## Required action:
Gather all lines in the entries that include the word "vårt".

## Data excerpts:
=====

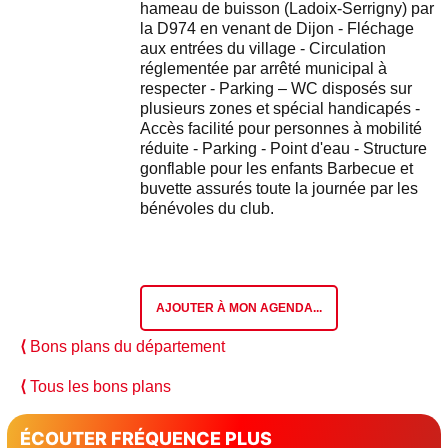
hameau de buisson (Ladoix-Serrigny) par
la D974 en venant de Dijon - Fléchage
aux entrées du village - Circulation
réglementée par arrêté municipal à
respecter - Parking – WC disposés sur
plusieurs zones et spécial handicapés -
Accès facilité pour personnes à mobilité
réduite - Parking - Point d'eau - Structure
gonflable pour les enfants Barbecue et
buvette assurés toute la journée par les
bénévoles du club.
AJOUTER À MON AGENDA...
⟨
Bons plans du département
⟨
Tous les bons plans
ÉCOUTER FRÉQUENCE PLUS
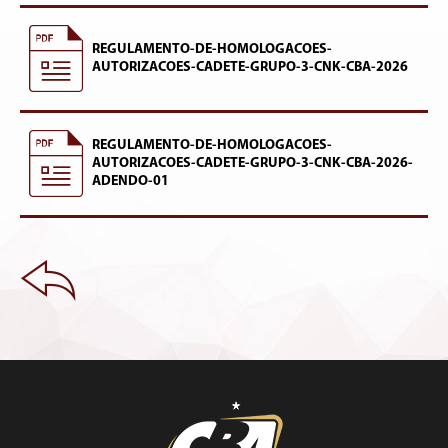
REGULAMENTO-DE-HOMOLOGACOES-
AUTORIZACOES-CADETE-GRUPO-3-CNK-CBA-2026
REGULAMENTO-DE-HOMOLOGACOES-
AUTORIZACOES-CADETE-GRUPO-3-CNK-CBA-2026-
ADENDO-01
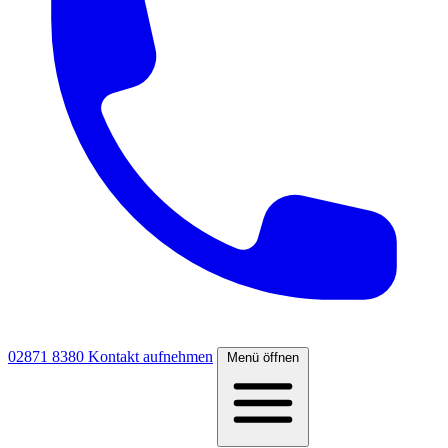
02871 8380
Kontakt aufnehmen
Menü öffnen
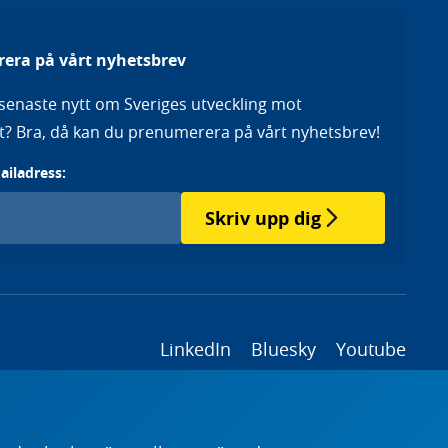
era på vårt nyhetsbrev
a senaste nytt om Sveriges utveckling mot
het? Bra, då kan du prenumerera på vårt nyhetsbrev!
mailadress:
Skriv upp dig
LinkedIn
Bluesky
Youtube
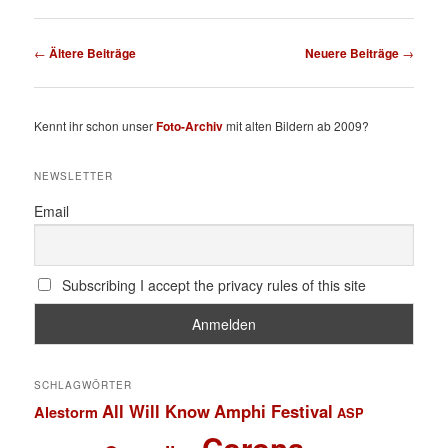
Beitragsnavigation
←
Ältere Beiträge
Neuere Beiträge
→
Kennt ihr schon unser
Foto-Archiv
mit alten Bildern ab 2009?
NEWSLETTER
Email
Subscribing I accept the privacy rules of this site
SCHLAGWÖRTER
All Will Know
Amphi Festival
Alestorm
ASP
Corona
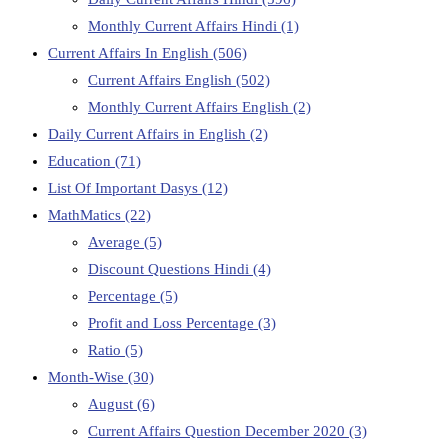
Monthly Current Affairs Hindi
(1)
Current Affairs In English
(506)
Current Affairs English
(502)
Monthly Current Affairs English
(2)
Daily Current Affairs in English
(2)
Education
(71)
List Of Important Dasys
(12)
MathMatics
(22)
Average
(5)
Discount Questions Hindi
(4)
Percentage
(5)
Profit and Loss Percentage
(3)
Ratio
(5)
Month-Wise
(30)
August
(6)
Current Affairs Question December 2020
(3)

=====

## Problem solution:
era på vårt nyhetsbrev
het? Bra, då kan du prenumerera på vårt nyhetsbrev!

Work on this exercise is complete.